Are there confounding variables?
Patient self-selection is may be a factor. The CHOICE project was advertised by ”newspaper reports, study flyers, and word of mouth,” and participants were either self-referred, or ”recruited from the two abortion facilities in the St. Louis region and through provider referral….”
It’s not inconceivable that patients who had a pre-existing desire for LARC joined the study to have these relatively expensive methods provided at no cost. The CHOICE project counseling that patients at WUSTL received heavily emphasized LARCs, even before patients were enrolled in the study. There are no controls for women’s baseline interest in LARCs or their relative motivation to avoid pregnancy in the study.
What did they do?
To learn more about the CHOICE project, I read the study describing how the CHOICE project enrolled and counseled patients. Enrollment as described here did not include a medical records review other than a history; there was no physical exam by the contraceptive prescriber; participants were interviewed by a trained counselor who often did not have a healthcare background; and there were no follow-up face-to-face interviews or exams (participants were followed up by telephone at three and six months after enrollment, and every six months thereafter).
I am also mystified by the hazy quantification of the key outcome (unintended pregnancies). I imagined that participants would be asked “were you pregnant in the last six months” and (if yes) “did you mean to get pregnant?”
But instead, Peipart et al. report proxies of unintended pregnancies like repeat abortions, abortions, and teen births. Repeat abortions were counted by the abortion facilities working with the CHOICE project; teen births were counted by state vital statistics records. The study does not detail how abortions were counted, so I contacted the corresponding author. Were abortions or unintended pregnancies measured directly in any way, such as by questionnaire or medical record review? His reply:
Outcomes were measured by telephone interview and asking each participant if they experienced a pregnancy or if they missed a menstrual period. [Awesome! I thought that would do it!] If they did miss a period (or were late), we would encourage them to come in for a pregnancy test. Some (but not all) pregnancies were validated with a medical chart review, when available. [Oh. That sounds…not very rigorous.]
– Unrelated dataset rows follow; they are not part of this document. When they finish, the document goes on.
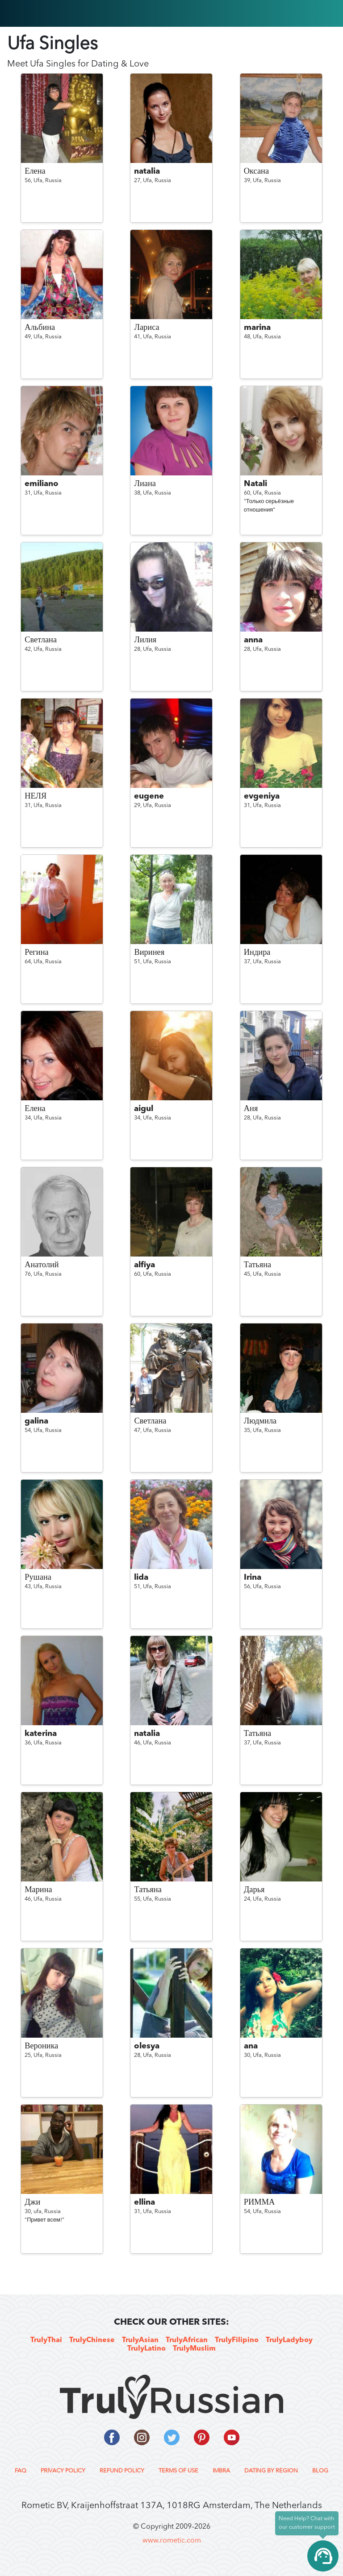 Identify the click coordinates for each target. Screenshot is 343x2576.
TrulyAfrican (187, 2340)
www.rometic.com (171, 2540)
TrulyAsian (140, 2340)
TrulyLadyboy (289, 2340)
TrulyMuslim (194, 2348)
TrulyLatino (146, 2348)
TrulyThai (46, 2340)
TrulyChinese (92, 2340)
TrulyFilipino (237, 2340)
First: how can the direct assessment of the key outcome variable be so unimportant as to not be included in the paper? An entire paper was published detailing how many women chose IUDs and implants, but I had to contact the author about the key variable in CHOICE’s pinnacle study??
Second: why didn’t the team include all their data in the study? A table quantifying missed periods, true and false positive pregnancy tests, and possible pregnancies lost to follow up would have been completely appropriate. In fact, I expected it and became wary when I didn’t find it.
What are the results?
As I stated above, the abortion rates for the CHOICE project participants were lower than for the surrounding area. These results were measured over three years, which I consider slightly premature given that 75% of the participants chose LARCs, which last 3 to 10 years (3 for an implant; 5 to 10 for an IUD). What happens to these women long-term? There is evidence to show that contraceptives reduce abortion rates and unplanned pregnancies in the short-term and increase them in the long run.